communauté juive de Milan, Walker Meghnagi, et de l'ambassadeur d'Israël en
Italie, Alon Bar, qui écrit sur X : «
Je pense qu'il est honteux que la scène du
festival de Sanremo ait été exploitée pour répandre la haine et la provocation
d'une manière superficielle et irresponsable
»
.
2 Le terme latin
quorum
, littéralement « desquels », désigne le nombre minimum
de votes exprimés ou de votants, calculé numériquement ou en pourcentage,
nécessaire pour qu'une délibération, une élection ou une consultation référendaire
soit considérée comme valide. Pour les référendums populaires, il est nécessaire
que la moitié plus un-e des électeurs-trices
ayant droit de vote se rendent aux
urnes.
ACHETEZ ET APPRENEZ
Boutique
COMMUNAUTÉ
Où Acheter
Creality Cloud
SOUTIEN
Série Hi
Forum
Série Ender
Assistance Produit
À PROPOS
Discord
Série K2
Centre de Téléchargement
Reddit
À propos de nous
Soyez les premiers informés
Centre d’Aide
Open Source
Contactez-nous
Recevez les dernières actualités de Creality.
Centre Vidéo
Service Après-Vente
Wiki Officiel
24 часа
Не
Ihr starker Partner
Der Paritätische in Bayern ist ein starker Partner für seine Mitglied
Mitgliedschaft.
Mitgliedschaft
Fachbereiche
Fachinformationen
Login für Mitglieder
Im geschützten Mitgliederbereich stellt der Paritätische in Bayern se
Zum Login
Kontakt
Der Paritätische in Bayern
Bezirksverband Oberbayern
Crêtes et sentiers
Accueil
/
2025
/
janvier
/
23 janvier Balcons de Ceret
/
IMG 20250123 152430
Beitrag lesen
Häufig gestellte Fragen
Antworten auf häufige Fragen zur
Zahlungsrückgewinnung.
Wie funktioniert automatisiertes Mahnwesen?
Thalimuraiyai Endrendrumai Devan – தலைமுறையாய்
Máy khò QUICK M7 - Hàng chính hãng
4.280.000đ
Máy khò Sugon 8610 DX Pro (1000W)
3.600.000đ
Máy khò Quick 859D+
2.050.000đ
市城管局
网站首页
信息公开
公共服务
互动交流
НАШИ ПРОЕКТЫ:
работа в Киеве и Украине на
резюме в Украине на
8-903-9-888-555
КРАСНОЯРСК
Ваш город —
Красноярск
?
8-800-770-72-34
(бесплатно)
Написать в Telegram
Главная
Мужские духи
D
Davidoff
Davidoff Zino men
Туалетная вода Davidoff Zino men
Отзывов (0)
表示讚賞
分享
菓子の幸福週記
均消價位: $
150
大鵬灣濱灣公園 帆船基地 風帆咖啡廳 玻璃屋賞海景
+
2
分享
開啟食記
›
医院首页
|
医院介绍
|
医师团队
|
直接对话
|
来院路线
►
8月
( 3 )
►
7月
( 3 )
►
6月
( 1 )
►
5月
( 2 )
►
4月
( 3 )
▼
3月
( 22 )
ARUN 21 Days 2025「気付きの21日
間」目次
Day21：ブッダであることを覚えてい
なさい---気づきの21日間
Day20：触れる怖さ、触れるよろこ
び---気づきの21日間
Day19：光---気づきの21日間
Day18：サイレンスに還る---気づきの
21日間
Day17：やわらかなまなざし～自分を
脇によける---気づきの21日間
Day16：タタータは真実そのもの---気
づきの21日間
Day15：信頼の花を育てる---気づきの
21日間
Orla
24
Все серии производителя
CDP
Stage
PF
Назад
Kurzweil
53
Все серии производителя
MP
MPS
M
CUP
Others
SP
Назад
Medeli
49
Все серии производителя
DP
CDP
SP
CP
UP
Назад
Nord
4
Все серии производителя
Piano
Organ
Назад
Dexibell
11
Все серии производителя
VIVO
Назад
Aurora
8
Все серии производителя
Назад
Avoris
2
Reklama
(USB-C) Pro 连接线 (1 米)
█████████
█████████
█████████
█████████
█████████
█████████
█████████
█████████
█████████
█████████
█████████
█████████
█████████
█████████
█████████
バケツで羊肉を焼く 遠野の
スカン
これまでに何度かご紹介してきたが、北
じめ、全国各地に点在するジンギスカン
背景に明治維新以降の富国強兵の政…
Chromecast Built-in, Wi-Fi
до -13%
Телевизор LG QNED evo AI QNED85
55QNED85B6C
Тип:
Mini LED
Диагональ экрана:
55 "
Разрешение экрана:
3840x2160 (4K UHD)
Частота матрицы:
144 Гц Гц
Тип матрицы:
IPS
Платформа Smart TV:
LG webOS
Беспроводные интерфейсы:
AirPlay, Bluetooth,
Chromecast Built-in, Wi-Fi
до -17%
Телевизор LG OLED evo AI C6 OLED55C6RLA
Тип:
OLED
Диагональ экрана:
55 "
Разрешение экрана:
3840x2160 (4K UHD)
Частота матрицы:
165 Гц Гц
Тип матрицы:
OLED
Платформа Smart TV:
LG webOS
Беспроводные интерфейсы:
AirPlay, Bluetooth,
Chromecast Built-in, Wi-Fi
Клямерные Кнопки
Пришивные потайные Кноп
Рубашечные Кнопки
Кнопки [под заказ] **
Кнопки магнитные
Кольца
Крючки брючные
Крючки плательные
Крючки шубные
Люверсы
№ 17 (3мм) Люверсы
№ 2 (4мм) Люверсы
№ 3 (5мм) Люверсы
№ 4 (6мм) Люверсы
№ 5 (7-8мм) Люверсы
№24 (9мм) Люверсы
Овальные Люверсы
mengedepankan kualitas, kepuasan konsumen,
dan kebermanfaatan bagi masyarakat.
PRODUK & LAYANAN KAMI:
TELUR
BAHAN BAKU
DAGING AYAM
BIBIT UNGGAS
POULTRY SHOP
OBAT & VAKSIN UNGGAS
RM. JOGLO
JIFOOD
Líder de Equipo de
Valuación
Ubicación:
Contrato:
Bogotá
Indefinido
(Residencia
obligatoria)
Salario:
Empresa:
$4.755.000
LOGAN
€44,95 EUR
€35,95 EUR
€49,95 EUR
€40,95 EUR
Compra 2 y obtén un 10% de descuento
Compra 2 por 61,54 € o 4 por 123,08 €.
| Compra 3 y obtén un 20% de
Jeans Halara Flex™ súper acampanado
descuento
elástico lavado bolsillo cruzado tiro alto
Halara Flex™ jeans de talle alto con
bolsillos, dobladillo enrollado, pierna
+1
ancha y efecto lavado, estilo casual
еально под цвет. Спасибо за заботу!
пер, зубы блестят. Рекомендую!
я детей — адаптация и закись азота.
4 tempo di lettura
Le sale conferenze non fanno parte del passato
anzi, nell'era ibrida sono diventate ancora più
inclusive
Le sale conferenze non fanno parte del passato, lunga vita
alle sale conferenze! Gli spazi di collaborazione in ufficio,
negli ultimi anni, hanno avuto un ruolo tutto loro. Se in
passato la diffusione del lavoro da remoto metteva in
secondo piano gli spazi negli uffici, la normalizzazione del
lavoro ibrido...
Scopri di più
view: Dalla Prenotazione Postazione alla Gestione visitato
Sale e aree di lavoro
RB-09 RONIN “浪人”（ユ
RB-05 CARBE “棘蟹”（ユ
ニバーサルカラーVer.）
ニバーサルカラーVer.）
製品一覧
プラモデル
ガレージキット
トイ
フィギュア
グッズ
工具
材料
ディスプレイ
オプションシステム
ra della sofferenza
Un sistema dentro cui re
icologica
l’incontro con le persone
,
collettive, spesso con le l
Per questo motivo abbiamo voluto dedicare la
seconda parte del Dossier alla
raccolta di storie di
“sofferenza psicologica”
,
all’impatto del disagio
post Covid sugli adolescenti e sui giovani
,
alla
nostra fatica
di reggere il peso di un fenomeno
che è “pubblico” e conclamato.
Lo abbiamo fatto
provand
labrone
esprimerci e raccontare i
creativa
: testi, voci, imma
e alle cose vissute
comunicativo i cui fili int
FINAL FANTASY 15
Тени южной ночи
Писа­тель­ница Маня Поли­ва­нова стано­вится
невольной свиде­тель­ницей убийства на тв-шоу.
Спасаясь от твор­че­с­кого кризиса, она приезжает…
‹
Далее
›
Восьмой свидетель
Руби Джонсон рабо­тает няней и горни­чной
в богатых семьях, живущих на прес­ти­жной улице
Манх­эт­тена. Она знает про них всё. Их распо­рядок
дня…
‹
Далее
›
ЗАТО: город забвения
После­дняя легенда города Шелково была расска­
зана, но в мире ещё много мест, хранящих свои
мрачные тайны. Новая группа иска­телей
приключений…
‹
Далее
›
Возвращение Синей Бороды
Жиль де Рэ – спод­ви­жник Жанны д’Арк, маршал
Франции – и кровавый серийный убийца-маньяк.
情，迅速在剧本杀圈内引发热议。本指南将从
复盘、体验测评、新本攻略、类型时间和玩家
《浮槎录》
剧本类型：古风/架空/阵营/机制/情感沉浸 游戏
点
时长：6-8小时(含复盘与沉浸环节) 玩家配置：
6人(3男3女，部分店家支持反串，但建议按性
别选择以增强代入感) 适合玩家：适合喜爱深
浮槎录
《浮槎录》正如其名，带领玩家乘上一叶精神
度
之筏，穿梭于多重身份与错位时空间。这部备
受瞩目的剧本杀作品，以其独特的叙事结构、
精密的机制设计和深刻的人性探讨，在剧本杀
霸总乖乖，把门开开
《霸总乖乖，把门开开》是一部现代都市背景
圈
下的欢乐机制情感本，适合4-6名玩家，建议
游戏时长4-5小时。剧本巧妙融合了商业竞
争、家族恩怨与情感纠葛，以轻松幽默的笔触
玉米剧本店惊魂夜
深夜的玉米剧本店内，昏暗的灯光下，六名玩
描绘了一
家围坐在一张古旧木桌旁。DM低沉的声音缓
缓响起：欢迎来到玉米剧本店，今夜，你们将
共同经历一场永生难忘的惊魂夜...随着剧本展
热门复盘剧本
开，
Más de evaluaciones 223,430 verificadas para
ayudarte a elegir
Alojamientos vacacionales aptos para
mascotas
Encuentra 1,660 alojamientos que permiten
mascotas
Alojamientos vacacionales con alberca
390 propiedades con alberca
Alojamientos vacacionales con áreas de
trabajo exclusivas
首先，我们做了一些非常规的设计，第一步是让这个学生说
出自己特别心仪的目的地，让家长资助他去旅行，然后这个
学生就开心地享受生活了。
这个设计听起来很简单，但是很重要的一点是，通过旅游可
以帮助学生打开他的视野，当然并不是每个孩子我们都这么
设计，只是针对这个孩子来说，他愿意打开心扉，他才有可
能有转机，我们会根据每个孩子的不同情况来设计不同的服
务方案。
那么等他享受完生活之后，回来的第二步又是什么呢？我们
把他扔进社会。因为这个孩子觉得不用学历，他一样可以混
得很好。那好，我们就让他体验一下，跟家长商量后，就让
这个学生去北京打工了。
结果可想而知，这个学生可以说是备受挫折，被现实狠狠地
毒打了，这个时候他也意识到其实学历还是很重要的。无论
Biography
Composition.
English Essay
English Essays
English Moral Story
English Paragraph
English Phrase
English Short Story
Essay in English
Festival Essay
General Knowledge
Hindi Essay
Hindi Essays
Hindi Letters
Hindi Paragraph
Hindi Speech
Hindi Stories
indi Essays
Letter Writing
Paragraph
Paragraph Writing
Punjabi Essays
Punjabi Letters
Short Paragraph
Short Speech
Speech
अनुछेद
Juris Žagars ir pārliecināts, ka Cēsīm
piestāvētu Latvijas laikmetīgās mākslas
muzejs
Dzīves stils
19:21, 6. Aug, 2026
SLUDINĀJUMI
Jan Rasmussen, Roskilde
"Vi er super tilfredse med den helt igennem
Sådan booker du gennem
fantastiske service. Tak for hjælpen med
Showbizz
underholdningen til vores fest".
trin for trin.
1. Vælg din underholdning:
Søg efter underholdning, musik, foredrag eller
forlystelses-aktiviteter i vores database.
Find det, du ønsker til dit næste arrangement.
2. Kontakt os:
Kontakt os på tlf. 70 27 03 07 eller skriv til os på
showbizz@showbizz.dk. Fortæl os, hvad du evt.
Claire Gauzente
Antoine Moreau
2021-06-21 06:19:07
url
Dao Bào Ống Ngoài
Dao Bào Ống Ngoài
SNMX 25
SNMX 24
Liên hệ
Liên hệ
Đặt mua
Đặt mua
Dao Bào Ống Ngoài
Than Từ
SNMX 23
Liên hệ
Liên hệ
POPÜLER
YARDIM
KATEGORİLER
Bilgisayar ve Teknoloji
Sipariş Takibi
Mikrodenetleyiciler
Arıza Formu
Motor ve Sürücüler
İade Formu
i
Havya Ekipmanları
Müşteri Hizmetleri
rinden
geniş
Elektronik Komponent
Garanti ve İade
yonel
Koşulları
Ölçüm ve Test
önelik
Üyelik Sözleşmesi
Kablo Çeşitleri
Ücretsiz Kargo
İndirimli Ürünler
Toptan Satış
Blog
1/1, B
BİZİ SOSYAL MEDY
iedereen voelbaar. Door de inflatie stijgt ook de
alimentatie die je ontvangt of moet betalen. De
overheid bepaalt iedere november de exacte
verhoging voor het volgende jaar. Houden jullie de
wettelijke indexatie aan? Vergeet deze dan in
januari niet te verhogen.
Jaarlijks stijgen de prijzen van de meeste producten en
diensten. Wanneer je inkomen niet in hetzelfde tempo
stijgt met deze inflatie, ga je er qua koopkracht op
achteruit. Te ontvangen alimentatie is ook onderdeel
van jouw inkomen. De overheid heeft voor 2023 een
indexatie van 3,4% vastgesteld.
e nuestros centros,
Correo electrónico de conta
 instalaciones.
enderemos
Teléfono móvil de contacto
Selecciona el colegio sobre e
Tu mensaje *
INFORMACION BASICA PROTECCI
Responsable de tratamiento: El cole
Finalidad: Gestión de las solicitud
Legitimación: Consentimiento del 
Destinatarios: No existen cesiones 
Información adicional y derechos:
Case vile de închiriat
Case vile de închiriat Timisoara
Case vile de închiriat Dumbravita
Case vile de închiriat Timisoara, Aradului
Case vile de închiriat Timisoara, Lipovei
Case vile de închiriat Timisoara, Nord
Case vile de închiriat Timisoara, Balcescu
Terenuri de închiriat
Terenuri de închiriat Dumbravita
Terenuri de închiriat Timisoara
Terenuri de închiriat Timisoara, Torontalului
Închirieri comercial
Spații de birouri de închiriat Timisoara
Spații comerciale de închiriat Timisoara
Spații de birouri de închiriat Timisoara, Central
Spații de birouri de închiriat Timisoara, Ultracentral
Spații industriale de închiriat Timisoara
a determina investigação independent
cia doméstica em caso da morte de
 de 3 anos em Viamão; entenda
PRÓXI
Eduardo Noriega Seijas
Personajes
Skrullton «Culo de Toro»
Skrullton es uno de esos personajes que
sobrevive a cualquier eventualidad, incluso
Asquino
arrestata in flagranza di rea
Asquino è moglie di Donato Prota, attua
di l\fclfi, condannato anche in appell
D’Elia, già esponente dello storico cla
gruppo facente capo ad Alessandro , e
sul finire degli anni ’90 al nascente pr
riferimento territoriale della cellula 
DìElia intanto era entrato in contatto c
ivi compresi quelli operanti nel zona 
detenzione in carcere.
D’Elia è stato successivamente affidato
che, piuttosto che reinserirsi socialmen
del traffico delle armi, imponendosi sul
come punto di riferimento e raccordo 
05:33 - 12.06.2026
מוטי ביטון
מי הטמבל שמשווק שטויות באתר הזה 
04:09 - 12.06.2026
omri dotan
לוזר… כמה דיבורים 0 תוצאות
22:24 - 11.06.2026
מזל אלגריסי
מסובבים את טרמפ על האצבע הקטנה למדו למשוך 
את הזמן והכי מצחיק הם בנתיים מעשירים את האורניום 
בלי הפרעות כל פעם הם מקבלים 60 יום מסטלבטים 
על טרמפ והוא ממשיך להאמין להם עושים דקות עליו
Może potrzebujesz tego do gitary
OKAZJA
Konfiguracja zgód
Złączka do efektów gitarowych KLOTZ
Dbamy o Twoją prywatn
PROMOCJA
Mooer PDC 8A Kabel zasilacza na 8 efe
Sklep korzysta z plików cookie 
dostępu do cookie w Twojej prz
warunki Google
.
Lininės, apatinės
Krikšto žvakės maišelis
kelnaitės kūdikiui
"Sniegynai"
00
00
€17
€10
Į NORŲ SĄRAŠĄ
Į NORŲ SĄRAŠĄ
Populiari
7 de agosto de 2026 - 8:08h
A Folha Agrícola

==================================================

To do -
Only lines that include "inkomen" belong in the answer; return them from the entries above.

Response below -
diensten. Wanneer je inkomen niet in hetzelfde tempo
van jouw inkomen. De overheid heeft voor 2023 een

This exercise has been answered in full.